For sure. A friend of mine went to med school and chose the general practitioner path. One time I was hanging out at their place, so I leafed through some of the GP journals on the coffee table. It seemed much more akin to car repair than to science.
yeah, I was just thinking about this today. Doctors seem less like engineers and more like QA testers or PMs trying to fix bugs since there's nobody better suited to the job available.
Hopefully medical science will keep advancing rapidly here..
I doubt doctors will get better at this in our lifetimes. As we discover ever more about the human body, how are doctors expected to keep up with the research on top of everything else?
I’m hoping AI systems can help. A good medical AI should be able to stay abreast of all the research, know your personal medical history and suggest and evaluate any and all medical tests that are needed. Doctors will hate it, but I expect AIs will give much more accurate diagnoses than humans before long.
Just some statistics can help. My family doctor has some kind of awful green screen practice software but amazingly it has prognosis statistics for certain lab diagnostic results. Makes for better discussion about treatment plans.
I agree. Doctors' performance will remain the same as it has for thousands of years: overall, not so good.

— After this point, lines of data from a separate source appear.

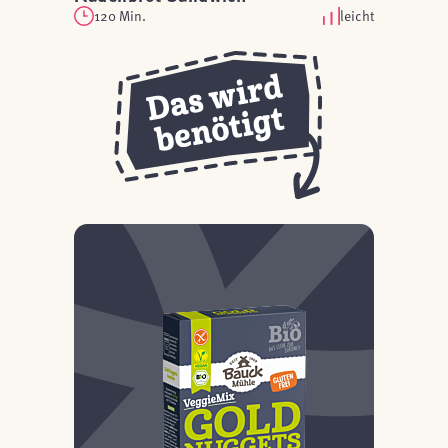
120 Min.
leicht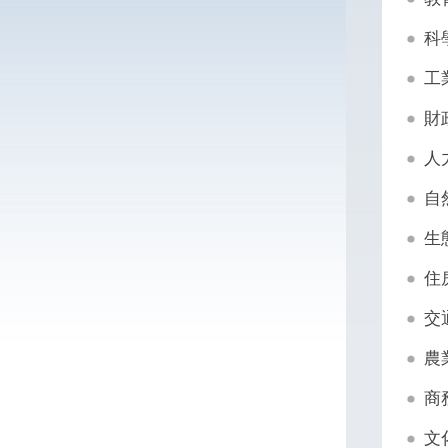
科
工
財
人
自
生
住
交
農
商
文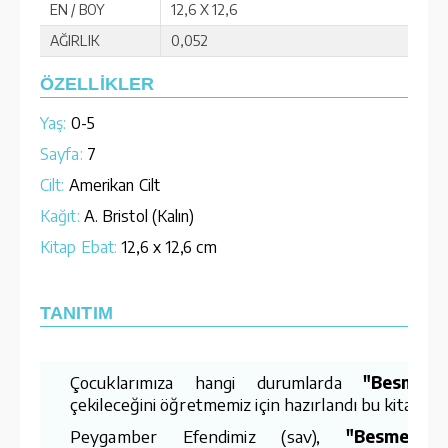
EN / BOY
12,6 X 12,6
AĞIRLIK
0,052
ÖZELLİKLER
Yaş:
0-5
Sayfa:
7
Cilt:
Amerikan Cilt
Kağıt:
A. Bristol (Kalın)
Kitap Ebat:
12,6 x 12,6 cm
TANITIM
Çocuklarımıza hangi durumlarda
"Besmele
çekileceğini öğretmemiz için hazırlandı bu kitap.
Peygamber Efendimiz (sav),
"Besmeleyl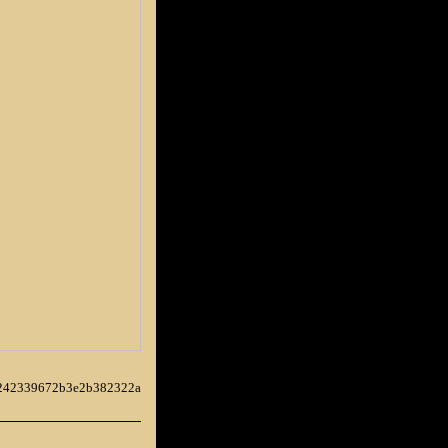
39242339672b3e2b382322a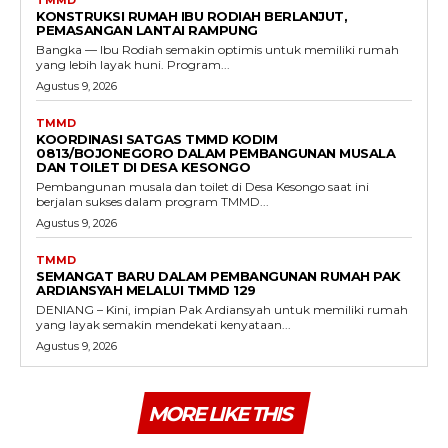
KONSTRUKSI RUMAH IBU RODIAH BERLANJUT,
PEMASANGAN LANTAI RAMPUNG
Bangka — Ibu Rodiah semakin optimis untuk memiliki rumah
yang lebih layak huni. Program...
Agustus 9, 2026
TMMD
KOORDINASI SATGAS TMMD KODIM
0813/BOJONEGORO DALAM PEMBANGUNAN MUSALA
DAN TOILET DI DESA KESONGO
Pembangunan musala dan toilet di Desa Kesongo saat ini
berjalan sukses dalam program TMMD...
Agustus 9, 2026
TMMD
SEMANGAT BARU DALAM PEMBANGUNAN RUMAH PAK
ARDIANSYAH MELALUI TMMD 129
DENIANG – Kini, impian Pak Ardiansyah untuk memiliki rumah
yang layak semakin mendekati kenyataan...
Agustus 9, 2026
MORE LIKE THIS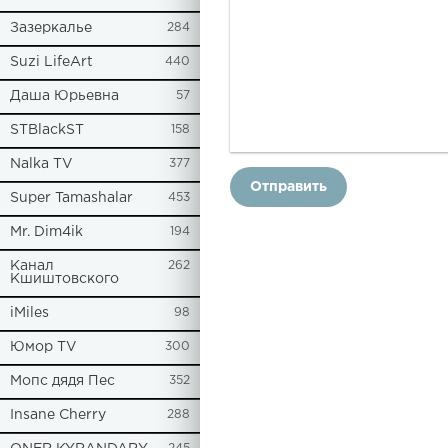
Зазеркалье
284
Suzi LifeArt
440
Даша Юрьевна
57
STBlackST
158
Nalka TV
377
Отправить
Super Tamashalar
453
Mr. Dim4ik
194
Канал
262
Кшиштовского
iMiles
98
Юмор TV
300
Мопс дядя Пес
352
Insane Cherry
288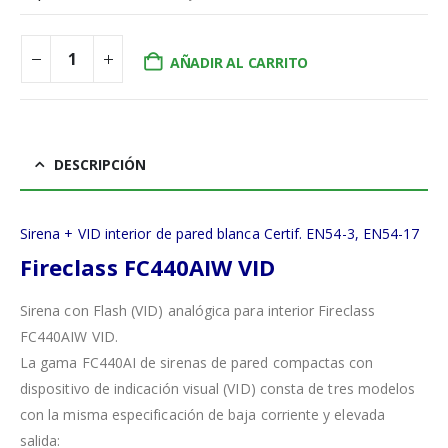
AÑADIR AL CARRITO
DESCRIPCIÓN
Sirena + VID interior de pared blanca Certif. EN54-3, EN54-17
Fireclass FC440AIW VID
Sirena con Flash (VID) analógica para interior Fireclass
FC440AIW VID.
La gama FC440AI de sirenas de pared compactas con
dispositivo de indicación visual (VID) consta de tres modelos
con la misma especificación de baja corriente y elevada
salida: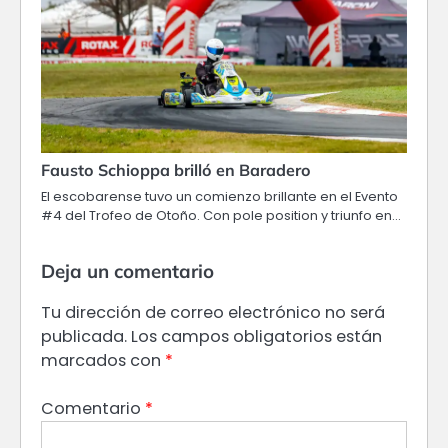
Fausto Schioppa brilló en Baradero
El escobarense tuvo un comienzo brillante en el Evento
#4 del Trofeo de Otoño. Con pole position y triunfo en…
Deja un comentario
Tu dirección de correo electrónico no será
publicada.
Los campos obligatorios están
marcados con
*
Comentario
*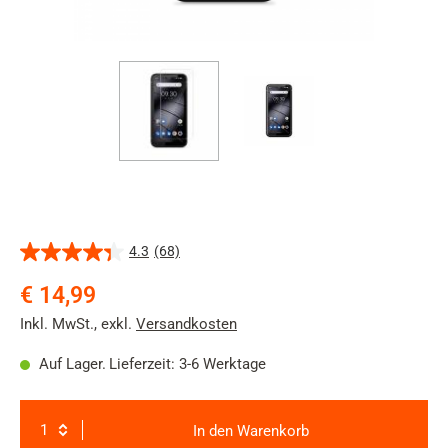
4.3
(68)
4.3
von
€ 14,99
5
Sternen.
Inkl. MwSt.
,
exkl.
Versandkosten
68
Bewertungen
Auf Lager.
Lieferzeit: 3-6 Werktage
In den Warenkorb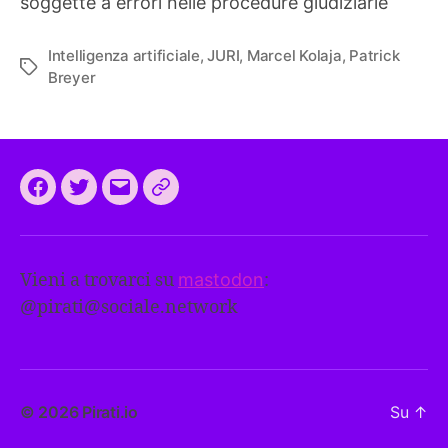
soggette a errori nelle procedure giudiziarie
Intelligenza artificiale
,
JURI
,
Marcel Kolaja
,
Patrick
Tag
Breyer
Facebook
Twitter
Email
CEEP
2024:
il
Vieni a trovarci su
mastodon
:
programma
@
pirati@sociale.network
comune
europeo
dei
Pirati
© 2026
Pirati.io
Su
↑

But, they've been using AI systems for well near a decade, especially in triage and real-time transcriptions. I haven't met many that don't love AI already in their day to day work.
They are bound by regulations and liability, your typical GPs and even the specialists can't greenlight experiments outside of big research hospitals. Medicine and clinical diagnosis are heavily regulated. That's also why you rarely see single author papers in practical clinical medicine. Doctors are busy people, with horrendous work life balance. Most software engineers have it way easier, you get to choose your tools and you get to choose where you want to work. In the business of software engineering, a sufficiently senior engineer can get away with a lot of nonsense without risk of lawsuits.
Which is which though? As I understand it, aviation maintenance is quite rigorous, systematic, and informed by and taking into account every mistake made in the past.
The practice of medicine is not science. The practice of medicine can be informed by science - to a degree that is almost entirely up to the practitioner. ; but it remains more art than science. The distinction is similar to that between an aviation maintenance and aerospace engineering.
Sometimes doctors are just out of their depth.